▶ Your assignment:
Every line of the records that holds the word "with" should be copied out.

----- Records for this task -----

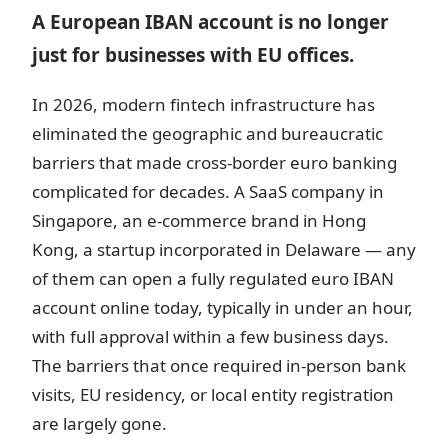
A European IBAN account is no longer
just for businesses with EU offices.
In 2026, modern fintech infrastructure has
eliminated the geographic and bureaucratic
barriers that made cross-border euro banking
complicated for decades. A SaaS company in
Singapore, an e-commerce brand in Hong
Kong, a startup incorporated in Delaware — any
of them can open a fully regulated euro IBAN
account online today, typically in under an hour,
with full approval within a few business days.
The barriers that once required in-person bank
visits, EU residency, or local entity registration
are largely gone.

-----

▶ Written answer:
just for businesses with EU offices.
with full approval within a few business days.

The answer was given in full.